If your church is like most, it has 35 or fewer in worship. Now is the time to send a delegation to worship with another local UM church, share an Advent service, or pray together. What might God call forth from us? Love your neighbor by getting out of your bubble. Reflect on this theologically: how might I be the hands and feet of Jesus in this moment? How might our church pray for what God can do through a new partnership?

Finish strong in apportionment giving

Apportionments come from our covenant life together as United Methodists. The covenants of the UMC are based on one value: we share for the good of the whole mission. We share pastors. We share resources. We share our buildings.

This is not a tax or an add-on; apportionments embody the essence of our connection. Your apportionments are helping to support Hispanic clergy as they navigate how to lead their congregations, extend the gospel in hurting communities, and live well. We are engaging our anti-racism goal with gatherings and partnerships. We are enjoying a laser-like focus on paragraph 601 in The Book of Discipline, which asserts that the role of the annual conference is to support local church vitality and to make connections that churches cannot make on their own. Those connections include things such as credentialing clergy, starting new churches, and creating clergy cohorts for networking experiments and innovative learning.

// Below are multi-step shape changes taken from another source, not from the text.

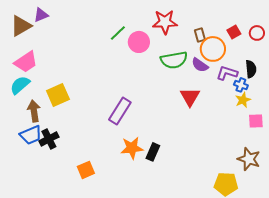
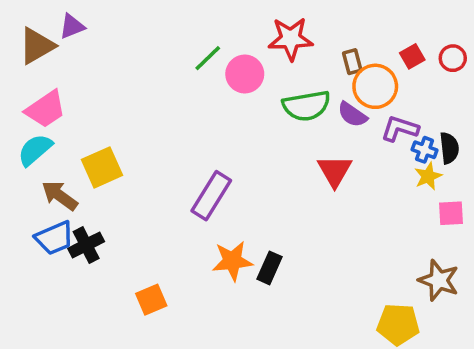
black semicircle: (251, 69) -> (449, 148), moved
brown arrow: (34, 111) -> (60, 196), turned -45

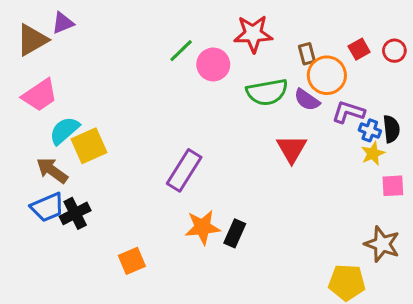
cyan semicircle: (35, 150) -> (64, 130), moved

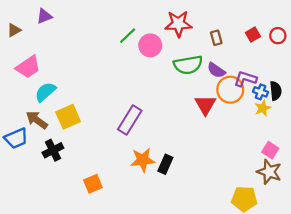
brown triangle: (32, 40) -> (14, 30), moved, size x0.6
orange circle: (327, 75) -> (230, 90), moved
yellow square: (89, 146) -> (68, 117), moved
pink square: (393, 186) -> (270, 150), moved, turned 35
blue trapezoid: (47, 207) -> (16, 138), moved

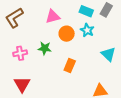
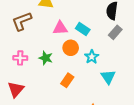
cyan rectangle: (86, 11) -> (83, 29), moved
cyan star: (87, 30) -> (92, 57), moved

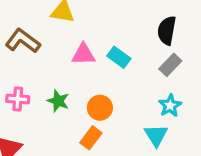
brown L-shape: (22, 21) -> (23, 41), turned 55
orange circle: (71, 48) -> (100, 108), moved
cyan star: (92, 57) -> (170, 106), moved

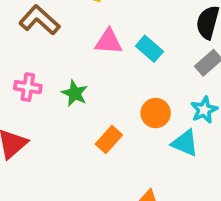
orange circle: (100, 108) -> (156, 113), moved
cyan triangle: (156, 135) -> (185, 143), turned -40

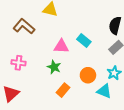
pink triangle: (109, 42) -> (61, 46), moved
green star: (75, 93) -> (54, 67), moved

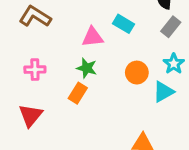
orange rectangle: (63, 90) -> (78, 93), moved
cyan triangle: (104, 91) -> (163, 92), turned -42

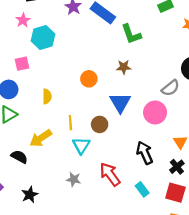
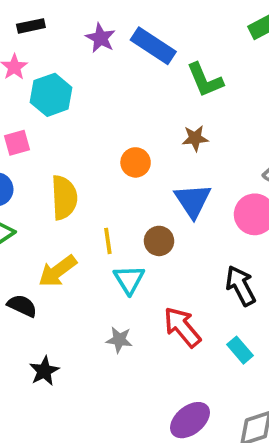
yellow semicircle: (47, 96) -> (64, 198), size x1.6

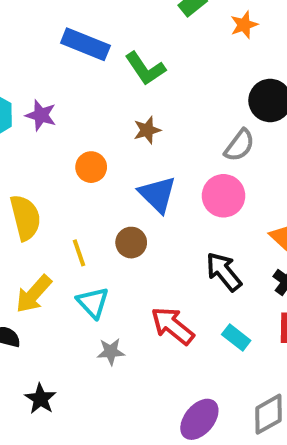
purple star: (101, 38) -> (41, 115), moved
cyan triangle: (129, 280) -> (93, 303), moved

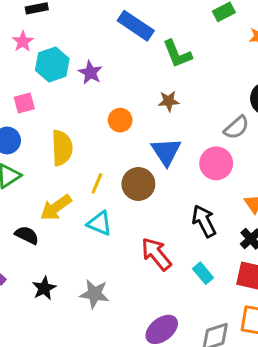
brown circle: (131, 243) -> (138, 184), size x1.4
yellow line: (79, 253) -> (97, 183), turned 30
cyan triangle: (93, 303) -> (100, 223), turned -36
gray star: (111, 352) -> (94, 294), moved, size x1.4

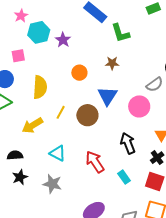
cyan triangle: (100, 223) -> (58, 153), moved
black semicircle: (27, 235) -> (15, 155), moved, turned -35

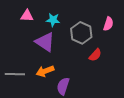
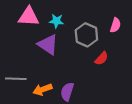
pink triangle: (27, 16) -> (29, 17), size x1.5
orange arrow: (45, 71) -> (43, 89), moved

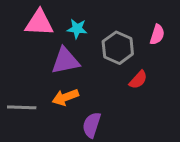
purple triangle: (48, 45) -> (65, 61), turned -45
orange arrow: (43, 89) -> (65, 97), moved

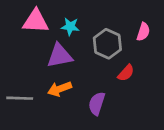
purple semicircle: (92, 125) -> (97, 104), moved

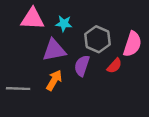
pink semicircle: (143, 32) -> (132, 44), moved, size x1.5
orange arrow: (60, 89) -> (54, 80), turned 140
purple semicircle: (97, 104) -> (82, 66), moved

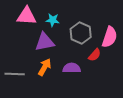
purple semicircle: (82, 66) -> (72, 68), moved, turned 72

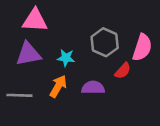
cyan star: (53, 20) -> (66, 58), moved
purple triangle: (45, 42) -> (28, 54), moved

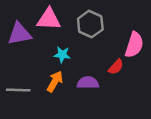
pink triangle: (35, 20) -> (49, 19), moved
gray hexagon: (105, 42) -> (90, 24), moved
purple triangle: (28, 54) -> (19, 34), moved

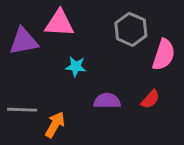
gray hexagon: (90, 24) -> (131, 29), moved
red semicircle: (116, 67) -> (150, 99), moved
orange arrow: (55, 81) -> (55, 125), moved

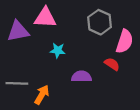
red semicircle: (150, 99) -> (112, 64), moved, turned -98

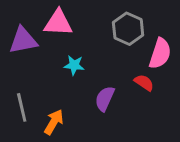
purple semicircle: (81, 77) -> (105, 99), turned -66
gray line: (17, 83) -> (22, 107), turned 75

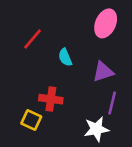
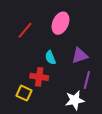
pink ellipse: (106, 23) -> (60, 23), moved
cyan semicircle: (65, 57) -> (50, 58), moved

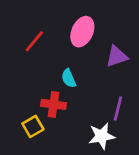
purple triangle: (80, 56) -> (117, 56), moved
yellow square: (24, 93) -> (33, 126), turned 35

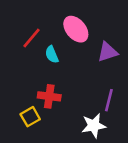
pink ellipse: (82, 32) -> (76, 29), turned -64
cyan semicircle: (69, 78) -> (52, 54), moved

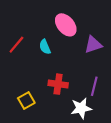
red line: (31, 38) -> (16, 45), moved
red cross: (49, 96) -> (58, 84), moved

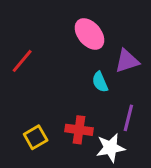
cyan semicircle: (45, 47) -> (100, 82), moved
red cross: (58, 84) -> (79, 130), moved

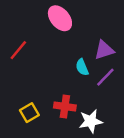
pink ellipse: (89, 34) -> (60, 18), moved
purple line: (128, 118) -> (105, 77), moved, turned 30

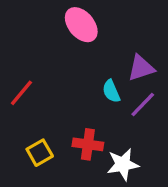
red line: (18, 50) -> (21, 93), moved

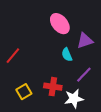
pink ellipse: (81, 25) -> (60, 24), moved
purple line: (143, 104) -> (84, 75), moved

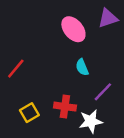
purple triangle: (85, 41) -> (108, 18), moved

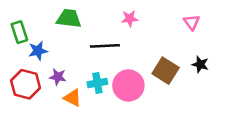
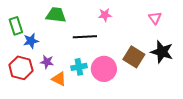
black star: (200, 64) -> (162, 52), size x1.6

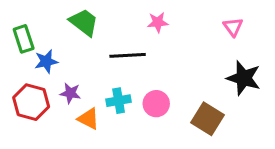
green trapezoid: (56, 15) -> (84, 22), turned 30
brown square: (134, 57) -> (207, 119), moved
pink circle: (104, 69) -> (156, 104), size x0.7

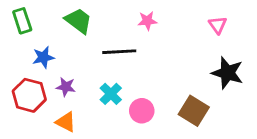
green rectangle: (24, 39) -> (22, 21), moved
cyan cross: (119, 101) -> (111, 94), turned -35
pink circle: (156, 104) -> (142, 111), moved
orange triangle: (88, 119) -> (66, 122), moved

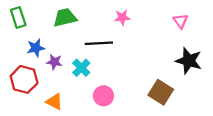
green trapezoid: (78, 21) -> (65, 18), turned -50
purple star: (66, 87) -> (54, 62), moved
cyan cross: (111, 94) -> (81, 68), moved
pink circle: (142, 111) -> (103, 96), moved

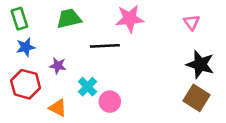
pink star: (122, 18) -> (130, 19), size x1.6
blue star: (36, 48) -> (26, 47), moved
cyan cross: (81, 68) -> (88, 87), moved
brown square: (161, 92) -> (197, 98), moved

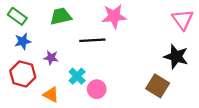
green rectangle: (19, 19) -> (17, 16), turned -36
pink triangle: (192, 22) -> (183, 20), moved, size x1.5
brown square: (197, 98) -> (158, 86), moved

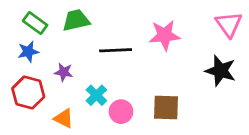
green rectangle: (17, 16) -> (35, 23), moved
pink star: (114, 16) -> (165, 35), moved
brown square: (158, 86) -> (166, 108), moved, turned -30

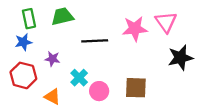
green rectangle: (35, 23) -> (29, 19), turned 42
pink triangle: (229, 24) -> (166, 22), moved
black star: (221, 71) -> (180, 58), turned -30

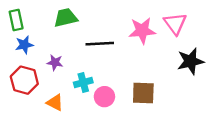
green rectangle: (29, 19) -> (16, 20), moved
cyan cross: (79, 78) -> (83, 82), turned 30

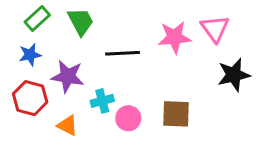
green trapezoid: (66, 18) -> (81, 21), turned 75
green rectangle: (16, 20) -> (37, 19), moved, turned 60
purple star: (55, 62) -> (68, 76), size x1.6

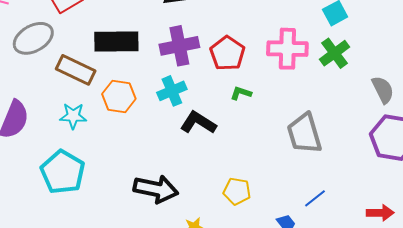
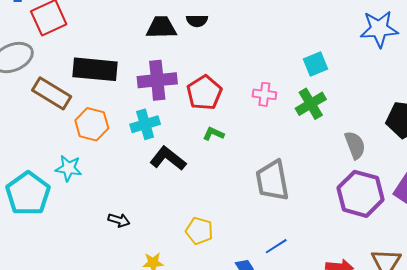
pink cross: (287, 49) -> (264, 94), size x0.6
cyan star: (73, 116) -> (69, 168), moved
black arrow: (156, 189) -> (119, 220), size x0.5

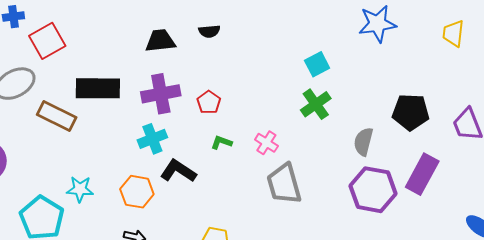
black semicircle: (197, 21) -> (209, 31), moved
red pentagon: (204, 93) -> (209, 102), size x0.7
pink cross: (264, 94) -> (266, 143), moved, turned 30
orange hexagon: (92, 124) -> (137, 192), moved
gray semicircle: (355, 145) -> (363, 142), turned -140

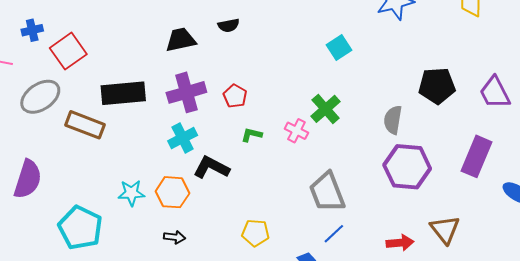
green cross: (316, 104) -> (326, 109), moved
purple rectangle: (422, 174) -> (476, 156), moved
gray trapezoid: (284, 184) -> (327, 192), moved
cyan star: (80, 189) -> (131, 193), moved

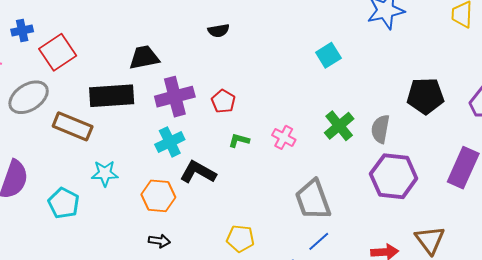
black trapezoid: (181, 40) -> (144, 57), moved
green cross: (326, 109) -> (339, 126), moved
cyan star: (131, 193) -> (105, 173), moved
cyan pentagon: (80, 228) -> (64, 203), moved, size x0.7

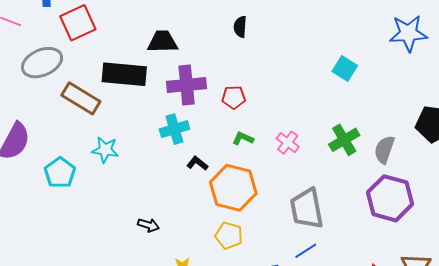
black semicircle: (219, 31) -> (240, 27), turned 95
cyan square: (328, 55) -> (345, 69), turned -35
red pentagon: (223, 101) -> (234, 97), turned 30
black L-shape: (198, 172) -> (197, 163), size x0.6
orange hexagon: (158, 196) -> (233, 188), moved, size x1.4

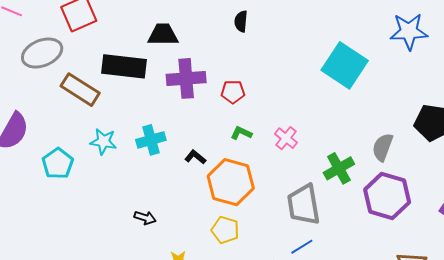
cyan square: (345, 69) -> (345, 65), size x1.8
cyan cross: (174, 129) -> (151, 140), moved
green cross: (344, 140) -> (339, 168), moved

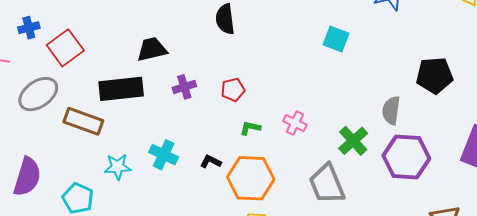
black semicircle: (241, 21) -> (225, 19), size x1.4
cyan square: (345, 65) -> (336, 39), size x0.6
purple cross: (186, 78) -> (184, 87), size x0.6
cyan cross: (151, 140) -> (164, 155), turned -36

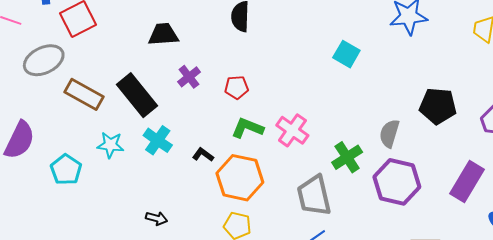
purple cross: (184, 87) -> (189, 77), turned -30
black rectangle: (121, 89) -> (137, 95), moved, turned 48
pink cross: (295, 123) -> (292, 130), size x1.4
green L-shape: (250, 128) -> (247, 128), size x1.5

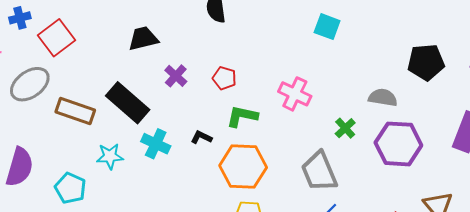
red pentagon: (237, 87) -> (224, 78), turned 30
pink cross: (292, 130) -> (295, 94), moved
gray semicircle: (389, 133) -> (383, 97), turned 92
black L-shape: (203, 155) -> (201, 137), moved
green cross: (347, 157) -> (345, 128), size x0.7

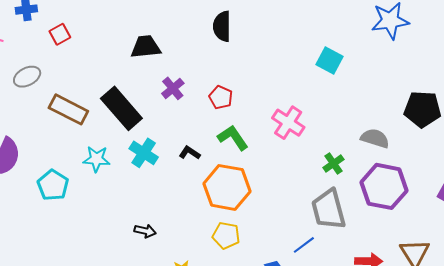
red square: (56, 38) -> (60, 34), size x0.6
gray ellipse: (30, 84) -> (27, 77), size x0.7
green L-shape: (242, 116) -> (233, 138), turned 36
gray trapezoid: (319, 172) -> (329, 209), moved

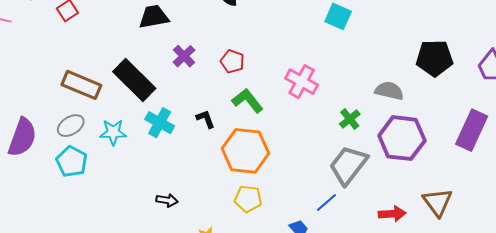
gray ellipse: (27, 77) -> (71, 126), moved
black L-shape: (190, 153) -> (206, 119), turned 40
gray trapezoid: (329, 209) -> (348, 165), turned 57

We are training laypeople. We enjoy a gifted United Methodist Men and United Women in Faith network, United Methodist Committee on Relief, disaster response . . .  and the list goes on. Please love your neighbor by finishing strong in your apportionments.

My brother didn’t lose his eye. Mrs. Conrad made other visits to expand my view of neighborliness. Jesus taught me how to be changed by neighborliness.

May the peace of Christ be with you. Thank you.